Drying and weighing of the sample is carried out similarly to the procedures described above for the sieve method without washing with water.

The mass of particles smaller than 0.1 mm (Cg, r) is determined by the difference between the mass of the dry sample taken for analysis (ms) and its mass after washing with water and drying (ml). The content of clay fraction is calculated by the formula [3] with rounding to 0.1.

Cg = ms - ml [3].

Sifting the sample through a set of sieves. To divide the sample into fractions, the sieves with the cells size of 10.0; 5.0; 2.0; 1.0; 0.5; 0.25 and 0.1 mm are used. Sieves are mounted in the column, placing from the tray in order to increase the size of the holes from 0.1 to 10.0 mm. Then the steps described above for the sieve method without washing with water are performed.

Weighing of the fractions and calculation the mass loss of the sample, the calculation of the proportion of each fraction in the sample, packaging and packing of fractions is carried out similarly to the previously described manipulations for the sieve method without washing with water.


A new approach to the study of the behavior of microplastics in beach-bottom sediments of the coastal zone of the sea, based on the grananalysis, is presented.

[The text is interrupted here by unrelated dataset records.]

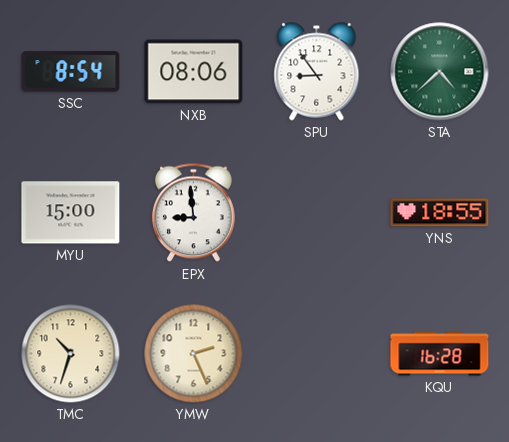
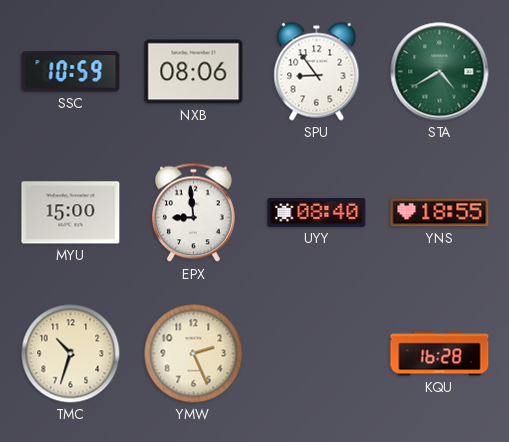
SSC: 8:54 -> 10:59
STA: 4:38 -> 4:40
UYY: none -> 08:40
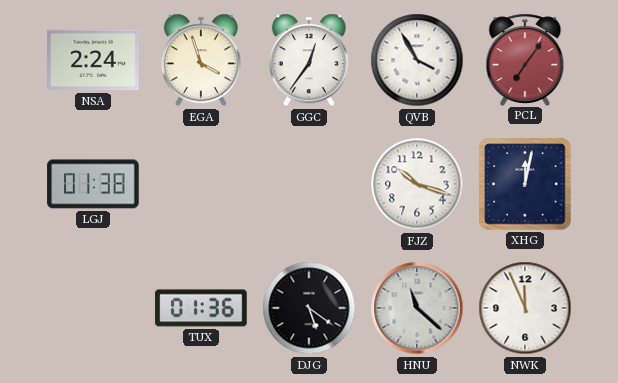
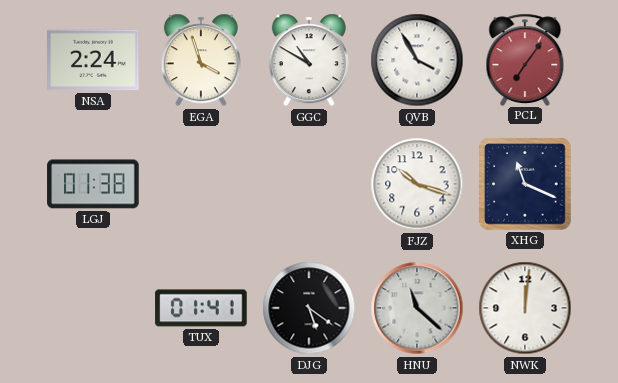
GGC: 12:36 -> 10:50
XHG: 12:02 -> 11:19
TUX: 01:36 -> 01:41
NWK: 11:56 -> 12:01
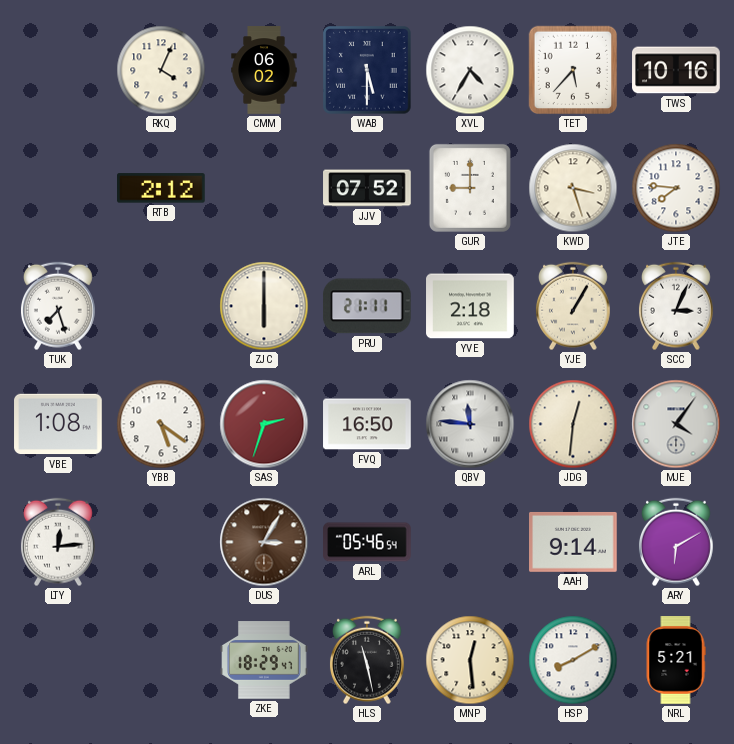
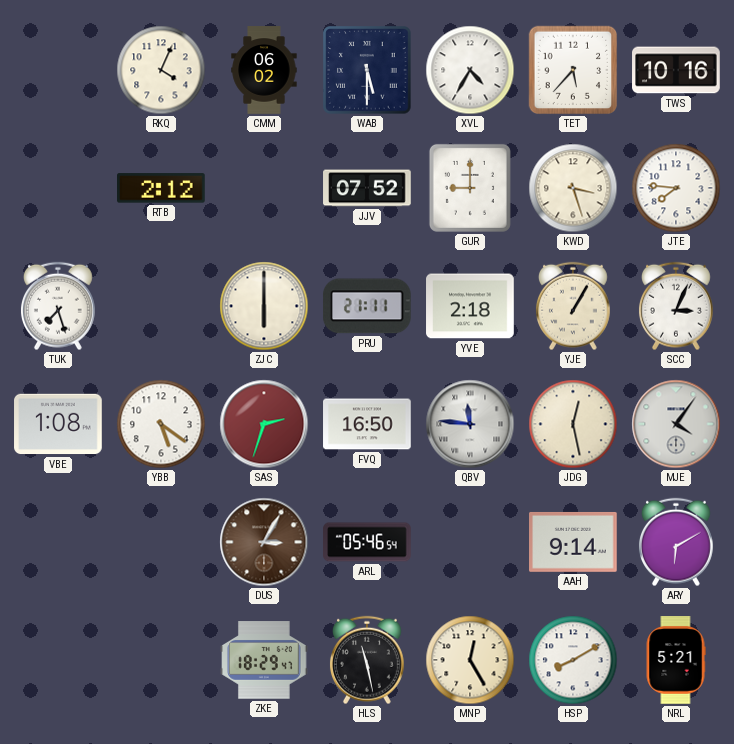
JDG: 12:31 -> 12:28
LTY: 12:14 -> none
MNP: 12:29 -> 12:25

A sieve method with washing and without washing with water, adapted to the conditions of their possible contamination with microplastics, is proposed for the complete granulation of sediments.

Verification of the proposed method of conjugate analysis of sediment granulation and microplastic contamination will confirm or deny the relationship between the qualitative and quantitative characteristics of microplastic contamination and the granulometric composition of coastal and marine sediments.

In the case of establishing of correlations between granulation and microplastic content, it will be possible to use the former as an indicator of microplastic pollution of beach-bottom sediments. Currently, this method is being tested in the laboratory, during which the methods of material processing will be worked out and improved.